The area per lipid is an important biophysical quantity because it encodes information about both the density and rigidity of lipid bilayers. It can be measured by experiments [30,61] and is one of the crucial quantities of comparison between molecular models and experiments. We have computed the lipid areas in two ways: first, using the three-dimensional (3D), rugged surface of each leaflet and secondly, by projecting the lipid centres of mass onto a two-dimensional (2D) surface, which controls for the excess out-of-plane area contribution of the PIP₂ headgroup. The 3D areas are depicted in figure 9 (see the electronic supplementary material, figure S11 for the 2D areas).

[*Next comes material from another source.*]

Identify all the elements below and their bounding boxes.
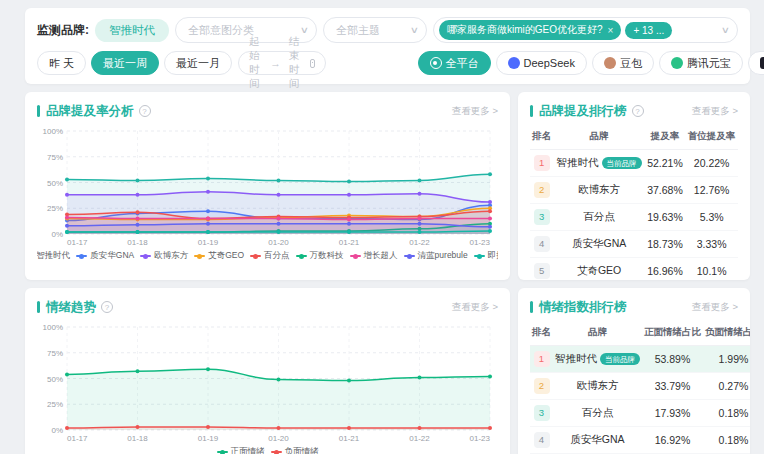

Figure 9. — 3D leaflet areas for asymmetric bilayers. Leaflet areas are computed from the Delaunay mesh between lipid centres of mass under periodic boundary conditions. The top and bottom of each bar indicates the mean inner and outer leaflet area, respectively. We find that the PI simulation has statistically similar leaflet areas, while the PIP₂ simulations, which contain the same total number of lipids and cholesterol molecules, have an additional inner leaflet area.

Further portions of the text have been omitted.